LYNCH@A.ISI.EDU (Dan Lynch) (12/26/87)
Gee, when I used to work in a computer center we had this marvelous procedure called "running diagnostics". We did it to make sure all the equipmetn was in proper working order. Now that we have networking have we forgotten our past??? What I see missing is a definite package of diagnostic prodecures to check out each "piece of the system". If the "network IS the computer" it needs to be treated like one. Dan -------
JBVB@AI.AI.MIT.EDU ("James B. VanBokkelen") (12/28/87)
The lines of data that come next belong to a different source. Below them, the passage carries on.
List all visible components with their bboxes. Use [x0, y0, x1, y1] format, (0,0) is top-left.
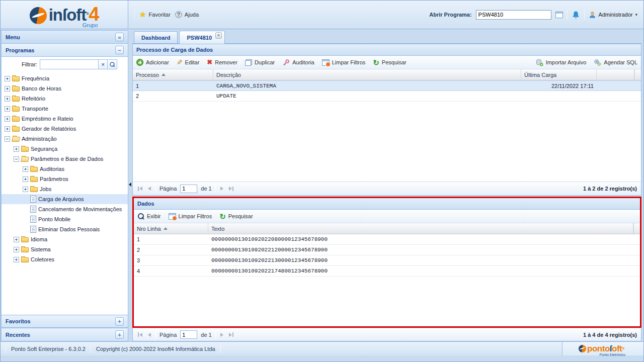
tab-bar: Dashboard PSW4810 × [132, 30, 641, 44]
cell-nro-linha: 3 [134, 255, 208, 265]
adicionar-button[interactable]: Adicionar [136, 59, 169, 66]
button-label: Pesquisar [228, 213, 253, 219]
column-header-processo[interactable]: Processo [133, 69, 213, 80]
tree-node-parametros-e-base-de-dados[interactable]: Parâmetros e Base de Dados [2, 154, 128, 164]
user-menu[interactable]: Administrador ▾ [589, 11, 637, 19]
footer-texts: Ponto Soft Enterprise - 6.3.0.2 Copyrigh… [1, 345, 562, 353]
expand-plus-icon[interactable] [14, 257, 19, 262]
pesquisar-button[interactable]: ↻Pesquisar [219, 213, 253, 220]
tree-label: Idioma [31, 236, 47, 242]
collapse-minus-icon[interactable] [14, 156, 19, 162]
expand-recentes-button[interactable]: + [115, 330, 124, 339]
tree-node-auditorias[interactable]: Auditorias [2, 164, 128, 174]
dados-row-4[interactable]: 4 00000000130109202217480012345678900 [134, 266, 640, 277]
tree-node-administracao[interactable]: Administração [2, 134, 128, 144]
tree-node-jobs[interactable]: Jobs [2, 184, 128, 194]
first-page-button[interactable] [137, 331, 143, 338]
dados-row-2[interactable]: 2 00000000130109202212000012345678900 [134, 245, 640, 255]
tree-node-refeitorio[interactable]: Refeitório [2, 94, 128, 104]
expand-plus-icon[interactable] [23, 166, 28, 172]
tree-node-seguranca[interactable]: Segurança [2, 144, 128, 154]
expand-plus-icon[interactable] [5, 126, 10, 132]
tree-node-gerador-de-relatorios[interactable]: Gerador de Relatórios [2, 124, 128, 134]
agendar-sql-button[interactable]: Agendar SQL [594, 59, 637, 66]
importar-arquivo-button[interactable]: Importar Arquivo [536, 59, 587, 66]
tab-dashboard[interactable]: Dashboard [134, 31, 178, 43]
notifications-bell-icon[interactable] [572, 11, 580, 19]
splitter-collapse-arrow-icon[interactable] [129, 183, 131, 187]
duplicar-button[interactable]: Duplicar [245, 59, 275, 66]
tree-label: Auditorias [40, 166, 64, 172]
expand-plus-icon[interactable] [14, 237, 19, 242]
auditoria-button[interactable]: Auditoria [282, 59, 314, 66]
remover-button[interactable]: ✖Remover [207, 59, 237, 65]
tree-node-cancelamento-de-movimentacoes[interactable]: Cancelamento de Movimentações [2, 204, 128, 214]
expand-plus-icon[interactable] [5, 96, 10, 102]
expand-plus-icon[interactable] [23, 176, 28, 182]
expand-plus-icon[interactable] [5, 76, 10, 81]
tree-node-ponto-mobile[interactable]: Ponto Mobile [2, 214, 128, 224]
column-header-texto[interactable]: Texto [208, 223, 633, 234]
limpar-filtros-button[interactable]: Limpar Filtros [322, 59, 366, 66]
first-page-button[interactable] [137, 186, 143, 192]
last-page-button[interactable] [228, 331, 234, 338]
tree-node-eliminar-dados-pessoais[interactable]: Eliminar Dados Pessoais [2, 224, 128, 234]
prev-page-button[interactable] [147, 186, 152, 192]
cell-nro-linha: 1 [134, 234, 208, 244]
tab-label: Dashboard [141, 35, 170, 41]
dados-row-1[interactable]: 1 00000000130109202208000012345678900 [134, 234, 640, 245]
page-number-input[interactable] [180, 185, 197, 193]
tree-node-emprestimo-e-rateio[interactable]: Empréstimo e Rateio [2, 114, 128, 124]
tree-node-idioma[interactable]: Idioma [2, 234, 128, 244]
tree-node-carga-de-arquivos[interactable]: Carga de Arquivos [2, 194, 128, 204]
tree-node-banco-de-horas[interactable]: Banco de Horas [2, 83, 128, 94]
prev-page-button[interactable] [147, 332, 152, 338]
processo-row-1[interactable]: 1 CARGA_NOVO_SISTEMA 22/11/2022 17:11 [133, 80, 641, 91]
editar-button[interactable]: ✎Editar [177, 59, 199, 65]
page-number-input[interactable] [180, 330, 197, 339]
collapse-sidebar-button[interactable]: « [115, 33, 124, 41]
next-page-button[interactable] [219, 186, 224, 192]
recentes-header[interactable]: Recentes + [2, 328, 128, 341]
processo-carga-panel-header: Processo de Carga de Dados [133, 44, 641, 56]
button-label: Remover [215, 59, 237, 65]
tree-node-transporte[interactable]: Transporte [2, 104, 128, 114]
expand-favoritos-button[interactable]: + [115, 317, 124, 326]
limpar-filtros-button[interactable]: Limpar Filtros [169, 213, 212, 220]
tree-node-parametros[interactable]: Parâmetros [2, 174, 128, 184]
tree-node-coletores[interactable]: Coletores [2, 254, 128, 264]
tab-psw4810[interactable]: PSW4810 × [179, 31, 225, 44]
ajuda-button[interactable]: ? Ajuda [175, 11, 199, 18]
favoritos-header[interactable]: Favoritos + [2, 315, 128, 328]
collapse-minus-icon[interactable] [5, 136, 10, 142]
open-program-icon[interactable] [555, 12, 563, 18]
search-filter-button[interactable] [108, 59, 117, 69]
pagina-label: Página [159, 332, 177, 338]
column-header-nro-linha[interactable]: Nro Linha [134, 223, 208, 234]
column-header-ultima-carga[interactable]: Última Carga [521, 69, 597, 80]
next-page-button[interactable] [219, 332, 224, 338]
tree-node-frequencia[interactable]: Frequência [2, 73, 128, 83]
pesquisar-button[interactable]: ↻Pesquisar [373, 59, 407, 66]
exibir-button[interactable]: Exibir [137, 213, 161, 220]
abrir-programa-input[interactable] [476, 10, 551, 20]
collapse-programas-button[interactable]: − [115, 46, 124, 54]
clear-filter-button[interactable]: × [98, 59, 108, 69]
tree-label: Parâmetros [40, 176, 68, 182]
expand-plus-icon[interactable] [5, 86, 10, 92]
expand-plus-icon[interactable] [5, 106, 10, 112]
expand-plus-icon[interactable] [14, 247, 19, 252]
favoritar-button[interactable]: ★ Favoritar [139, 11, 171, 18]
close-tab-icon[interactable]: × [215, 32, 222, 39]
last-page-button[interactable] [228, 186, 234, 192]
column-header-descricao[interactable]: Descrição [213, 69, 521, 80]
expand-plus-icon[interactable] [5, 116, 10, 122]
dados-row-3[interactable]: 3 00000000130109202213000012345678900 [134, 255, 640, 266]
sidebar-splitter[interactable] [128, 30, 132, 341]
expand-plus-icon[interactable] [23, 187, 28, 192]
application-window: inſoft®4 Grupo ★ Favoritar ? Ajuda Abrir… [0, 0, 644, 362]
filter-input[interactable] [40, 59, 98, 69]
tree-node-sistema[interactable]: Sistema [2, 244, 128, 254]
expand-plus-icon[interactable] [14, 146, 19, 152]
processo-row-2[interactable]: 2 UPDATE [133, 91, 641, 102]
In the Chaosnet example mentioned, the router was running just fine, and the memory problem was corrupting one in N packets forwarded. Yeah, a diagnostic would have found it, but networks are big and fuzzy, and the failure was intermittent, and I think the people who first realized there was a problem spent some time just locating it, and some more time thinking it was a software bug. It would be nice if everything ran memory diagnostics as the idle task, and it would be nice if there weren't interfaces which corrupt packets silently under some conditions. Maybe someday. For the moment, I think end-to-end error detection is a good thing. jbvb
ron@TOPAZ.RUTGERS.EDU (Ron Natalie) (01/03/88)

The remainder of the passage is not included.